### [Your objective]
Set down a true copy of the data, with all pictures left out.

Stored data entries:
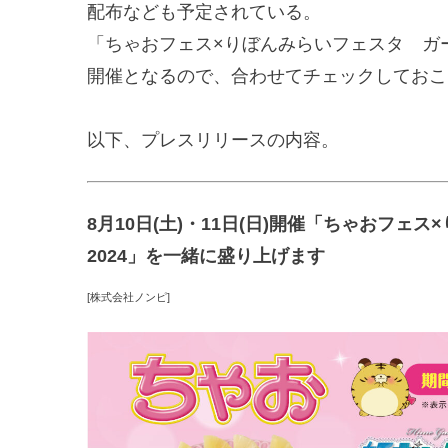
配布なども予定されている。
「ちゃおフェス×りぼんみらいフェスタ ガー
開催となるので、合わせてチェックしておこ
以下、プレスリリースの内容。
8月10日(土)・11日(日)開催「ちゃおフ
2024」を一緒に盛り上げます
[株式会社ノンピ]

### [Task answer]
配布なども予定されている。
「ちゃおフェス×りぼんみらいフェスタ ガー
開催となるので、合わせてチェックしておこ
以下、プレスリリースの内容。
8月10日(土)・11日(日)開催「ちゃおフ
2024」を一緒に盛り上げます
[株式会社ノンピ]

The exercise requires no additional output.